The retailer is allowed to include in the lease commercially reasonable terms that:

    1. Require the provision of optometric services at the leased space during certain days and hours.

    2. Restrict the leased space from being used for the sale or offer for sale of spectacles, frames, lenses, contact lenses, or other ophthalmic products, except that the optometrist shall be permitted to sell therapeutic ophthalmic products if the registered dispensing optician, health plan, or optical company located on or adjacent to the optometrist’s leased space does not offer any substantially similar therapeutic ophthalmic products for sale.

    3. Require the optometrist to contract with a health plan network, health plan, or health insurer.

    4. Permit the landlord to directly or indirectly provide furnishings and equipment in the leased space.

Under what circumstances can a landlord terminate my lease?

The optometrist’s failure to maintain a license to practice optometry or the imposition of restrictions, suspension or revocation of the optometrist’s license or if the optometrist or the optometrist’s employee is or becomes ineligible to participate in state or federal government-funded programs.

Termination of any underlying lease where the optometrist has subleased space, or the optometrist’s failure to comply with the underlying lease provisions that are made applicable to the optometrist.

If the health plan is the landlord, the termination of the provider agreement between the health plan and the optometrist.

Other reasons pursuant to the terms of the lease or permitted under the Civil Code.

Under what circumstances is a landlord prohibited from terminating my lease?

In no case shall the landlord terminate the lease for reasons that constitute interference with the practice of optometry.

The landlord shall not terminate the lease solely because of a report, complaint, or allegation filed by the optometrist against the landlord, a registered dispensing optician or a health plan, to the State Board of Optometry or the Department of Managed Health Care or any law enforcement or regulatory agency.

What is the notice requirement for lease termination?

The landlord shall provide the optometrist with written notice of the scheduled expiration date of a lease at least 60 days prior to the scheduled expiration date.

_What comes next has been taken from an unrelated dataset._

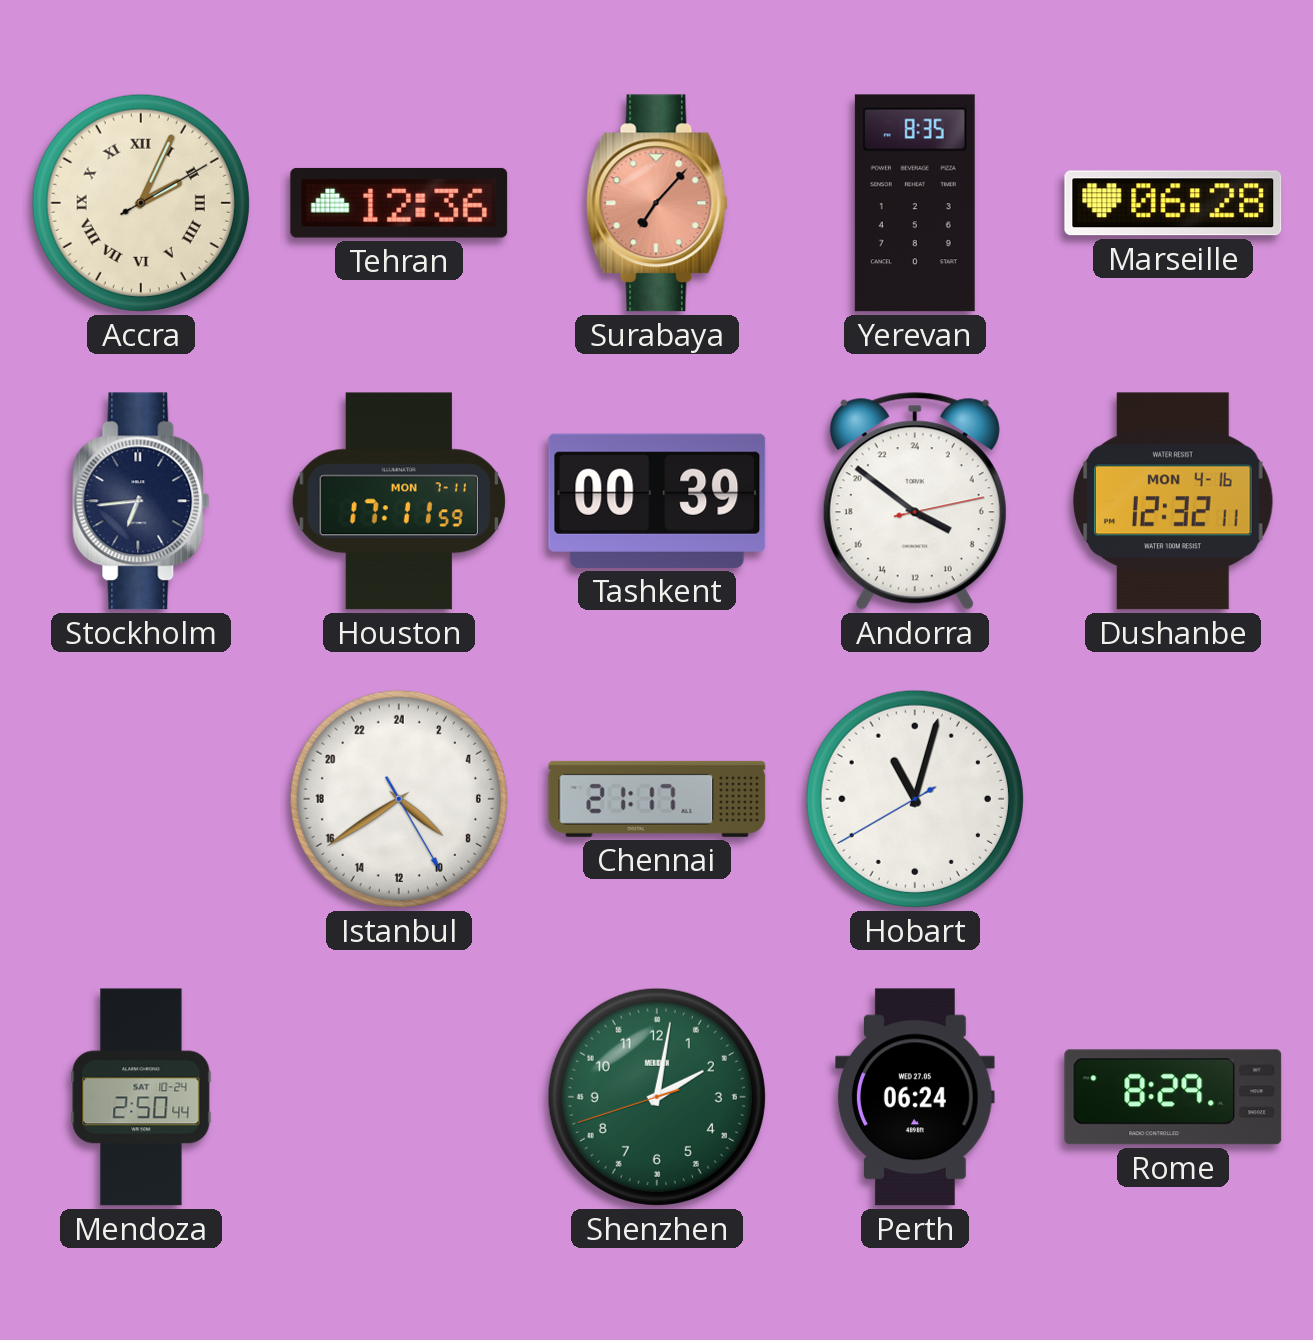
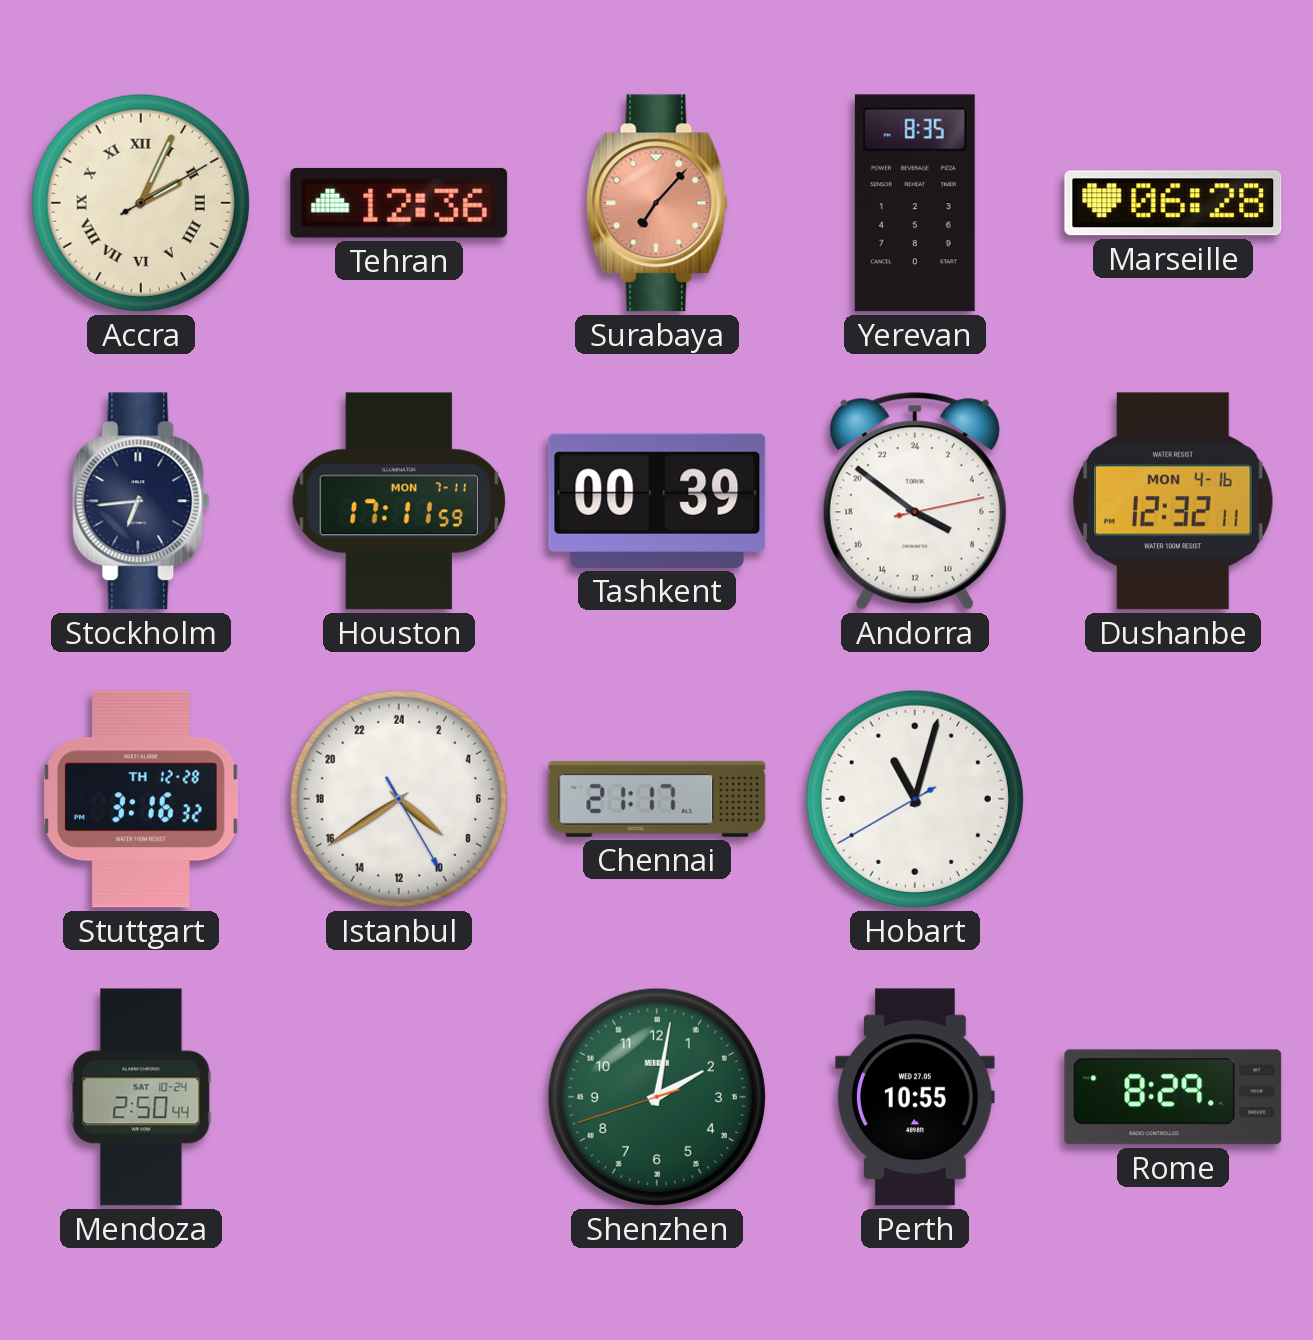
Stuttgart: none -> 3:16
Perth: 06:24 -> 10:55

This notice obligation shall not affect the ability of either party to terminate the lease pursuant to this section. The landlord may not interfere with an outgoing optometrist’s efforts to inform the optometrist’s patients, in accordance with customary practice and professional obligations, of the relocation of the optometrist's practice.

Does this law require a separate entrance for the optometrist?

No. The law requires the leased space to be definite and distinct from space occupied by other occupants of the premises, have a sign designating that the leased space is occupied by an independent optometrist or optometrists and be accessible to the optometrist after hours or in the case of an emergency, subject to the facilities general accessibility.

Does this law apply to Kaiser?

No, there is an exception for organizations like Kaiser.

What can I do if I work in a retail setting and feel like the law is being violated?

Please contact the State Board of Optometry if you feel the law is being violated. Additionally, COA will investigate and intervene on behalf of our members, if possible, to ensure that the new law is fully enforced. If you lease space from an optical company, health plan or optician and are having concerns about corporate control of your practice, feel free to contact COA.